The First Mover is free from all potentiality. He is Pure Act. The First Cause is uncaused. That is, He has not received existence from another. Necessary Being involves the consequence that existence belongs to its essence. The Supreme Being possesses not a participation of being, but being itself, and Supreme Intelligence directs all the forces of the cosmos and controls order and harmony from their association and interaction. We must remember that in ascribing to God any perfection, such as wisdom, we not only remove all limitation from the perfection, we not only conceive the perfection (thus free from limitation) in the highest possible degree, but finally in applying the perfection to God, we predicate wisdom in an analogical and not in a univocal sense. That is, we recognize that between the Divine Wisdom and the highest conception of human wisdom, while there is a certain proportion of analogy, there also exists an essential difference. 

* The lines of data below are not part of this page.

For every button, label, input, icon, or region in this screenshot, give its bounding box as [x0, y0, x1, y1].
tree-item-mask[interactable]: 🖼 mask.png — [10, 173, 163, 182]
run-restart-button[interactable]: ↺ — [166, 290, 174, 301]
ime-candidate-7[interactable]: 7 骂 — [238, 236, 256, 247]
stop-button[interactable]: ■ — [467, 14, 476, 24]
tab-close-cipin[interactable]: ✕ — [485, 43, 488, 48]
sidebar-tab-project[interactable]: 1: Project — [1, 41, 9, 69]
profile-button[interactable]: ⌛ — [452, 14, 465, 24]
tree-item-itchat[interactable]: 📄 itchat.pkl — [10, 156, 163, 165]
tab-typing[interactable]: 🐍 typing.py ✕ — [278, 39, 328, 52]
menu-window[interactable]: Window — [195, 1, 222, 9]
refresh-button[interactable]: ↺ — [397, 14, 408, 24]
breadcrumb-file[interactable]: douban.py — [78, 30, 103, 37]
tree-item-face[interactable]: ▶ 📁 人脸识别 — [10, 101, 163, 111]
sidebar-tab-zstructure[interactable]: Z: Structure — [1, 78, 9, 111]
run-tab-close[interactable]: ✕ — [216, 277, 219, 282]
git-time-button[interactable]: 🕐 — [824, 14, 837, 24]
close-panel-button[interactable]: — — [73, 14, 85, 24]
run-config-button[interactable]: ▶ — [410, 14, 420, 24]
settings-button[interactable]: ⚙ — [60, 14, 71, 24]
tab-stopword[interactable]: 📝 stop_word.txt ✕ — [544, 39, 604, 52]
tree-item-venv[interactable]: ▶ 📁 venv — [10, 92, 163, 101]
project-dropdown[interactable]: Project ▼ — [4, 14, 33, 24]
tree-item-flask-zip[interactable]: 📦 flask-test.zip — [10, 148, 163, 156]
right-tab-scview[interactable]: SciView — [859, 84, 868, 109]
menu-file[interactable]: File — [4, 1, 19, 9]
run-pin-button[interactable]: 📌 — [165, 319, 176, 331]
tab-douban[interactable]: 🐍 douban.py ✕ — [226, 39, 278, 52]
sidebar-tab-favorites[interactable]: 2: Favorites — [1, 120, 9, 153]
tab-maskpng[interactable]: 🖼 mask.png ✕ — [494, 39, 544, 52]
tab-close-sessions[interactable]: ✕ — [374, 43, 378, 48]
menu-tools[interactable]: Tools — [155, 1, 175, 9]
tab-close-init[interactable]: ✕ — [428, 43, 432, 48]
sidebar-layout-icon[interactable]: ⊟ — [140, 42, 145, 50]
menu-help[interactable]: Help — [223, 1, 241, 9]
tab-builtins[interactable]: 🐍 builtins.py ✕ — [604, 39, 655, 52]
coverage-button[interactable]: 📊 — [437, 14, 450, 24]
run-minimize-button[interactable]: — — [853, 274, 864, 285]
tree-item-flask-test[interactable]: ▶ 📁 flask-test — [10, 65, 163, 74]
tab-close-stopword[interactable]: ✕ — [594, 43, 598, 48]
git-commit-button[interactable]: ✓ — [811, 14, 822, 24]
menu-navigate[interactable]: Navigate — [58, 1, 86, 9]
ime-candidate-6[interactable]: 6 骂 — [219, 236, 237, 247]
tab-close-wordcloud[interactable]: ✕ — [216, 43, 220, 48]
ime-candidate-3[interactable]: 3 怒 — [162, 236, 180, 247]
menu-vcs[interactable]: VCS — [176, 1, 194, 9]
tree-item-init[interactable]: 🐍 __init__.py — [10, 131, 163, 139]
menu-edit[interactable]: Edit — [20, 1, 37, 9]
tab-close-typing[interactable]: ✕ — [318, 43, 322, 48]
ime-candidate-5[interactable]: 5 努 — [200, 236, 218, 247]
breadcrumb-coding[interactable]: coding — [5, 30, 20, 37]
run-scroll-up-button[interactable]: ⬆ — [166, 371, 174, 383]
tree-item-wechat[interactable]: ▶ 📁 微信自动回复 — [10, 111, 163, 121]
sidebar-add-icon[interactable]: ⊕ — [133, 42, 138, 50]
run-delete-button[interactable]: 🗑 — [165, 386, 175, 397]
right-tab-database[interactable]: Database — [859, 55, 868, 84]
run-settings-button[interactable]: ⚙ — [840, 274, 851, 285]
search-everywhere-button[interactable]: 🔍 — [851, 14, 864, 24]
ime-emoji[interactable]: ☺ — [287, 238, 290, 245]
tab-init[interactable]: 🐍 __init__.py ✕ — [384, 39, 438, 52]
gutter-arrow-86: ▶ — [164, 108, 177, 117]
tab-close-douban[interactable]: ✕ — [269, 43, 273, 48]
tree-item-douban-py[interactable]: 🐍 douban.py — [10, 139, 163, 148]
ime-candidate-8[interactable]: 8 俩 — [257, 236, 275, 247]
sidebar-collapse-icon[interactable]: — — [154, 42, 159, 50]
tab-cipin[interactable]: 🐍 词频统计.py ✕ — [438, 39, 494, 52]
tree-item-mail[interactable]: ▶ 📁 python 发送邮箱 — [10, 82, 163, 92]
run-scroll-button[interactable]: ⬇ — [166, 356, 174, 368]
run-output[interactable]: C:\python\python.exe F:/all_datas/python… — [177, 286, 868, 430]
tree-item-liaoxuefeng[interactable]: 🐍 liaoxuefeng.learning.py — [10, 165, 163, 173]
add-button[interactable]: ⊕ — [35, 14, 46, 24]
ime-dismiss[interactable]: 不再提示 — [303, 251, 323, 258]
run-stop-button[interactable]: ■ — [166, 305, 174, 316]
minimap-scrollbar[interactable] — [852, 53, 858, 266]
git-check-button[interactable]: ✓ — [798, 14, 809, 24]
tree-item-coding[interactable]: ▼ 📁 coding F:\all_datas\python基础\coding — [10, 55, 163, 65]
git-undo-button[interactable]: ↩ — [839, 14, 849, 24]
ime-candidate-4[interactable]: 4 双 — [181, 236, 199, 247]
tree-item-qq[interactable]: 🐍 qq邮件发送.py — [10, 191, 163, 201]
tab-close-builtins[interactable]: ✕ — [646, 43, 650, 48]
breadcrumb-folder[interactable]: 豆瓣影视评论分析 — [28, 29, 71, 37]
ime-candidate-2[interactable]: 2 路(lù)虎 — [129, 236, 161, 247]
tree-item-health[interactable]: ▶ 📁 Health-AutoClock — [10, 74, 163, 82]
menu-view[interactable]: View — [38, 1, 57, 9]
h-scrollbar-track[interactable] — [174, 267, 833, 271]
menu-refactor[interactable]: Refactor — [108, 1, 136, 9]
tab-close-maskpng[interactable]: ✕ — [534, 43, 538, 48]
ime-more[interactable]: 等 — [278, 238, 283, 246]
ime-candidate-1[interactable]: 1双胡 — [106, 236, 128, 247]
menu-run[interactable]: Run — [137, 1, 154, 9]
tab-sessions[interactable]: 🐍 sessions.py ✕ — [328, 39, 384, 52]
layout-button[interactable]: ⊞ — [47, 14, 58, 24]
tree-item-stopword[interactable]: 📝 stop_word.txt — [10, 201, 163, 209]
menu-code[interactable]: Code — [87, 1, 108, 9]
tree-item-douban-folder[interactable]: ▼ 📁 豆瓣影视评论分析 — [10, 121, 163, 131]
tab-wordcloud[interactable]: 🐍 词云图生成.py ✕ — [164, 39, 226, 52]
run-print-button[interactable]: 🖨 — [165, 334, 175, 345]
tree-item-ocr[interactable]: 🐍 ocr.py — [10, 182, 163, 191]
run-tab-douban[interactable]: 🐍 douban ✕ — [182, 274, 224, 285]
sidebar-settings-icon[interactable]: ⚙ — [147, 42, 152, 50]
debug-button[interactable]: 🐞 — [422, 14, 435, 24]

Is there one Divine Attribute which seems from our human viewpoint to be fundamental? Many answers have been given to this question. Some have argued that the fundamental attribute of God's Nature is freedom, but freedom presupposes reason and cannot therefore be ultimate. Others have suggested goodness, but the idea of "being" is logically prior to that of "goodness." Others have maintained that thought is the fundamental attribute of God; but thought involves an immaterial substance as the principle and source whence it comes. The description of Himself given by God to Moses and recorded in the third chapter of Exodus indicates the fundamental attribute of His nature. "I am." As scholastic writers have pointed out, God is the subsistent act of existing itself, in regard to whom there is no past and no future, but all things are present to Him. He is the "pelagus substantiae infinitum" the infinite ocean of substance. All things are made in His "image"; the inorganic world resembles Him analogically in so far as He is being, the animal world in so far as He is the source of life, and rational creatures bear upon themselves the hallmark of the Divine Image, because God is Supreme Intelligence. The far higher privilege of bearing the "likeness" of God is due to the transcendent gift of grace which makes us "divinae consortes naturae" sharers in the Divine Nature.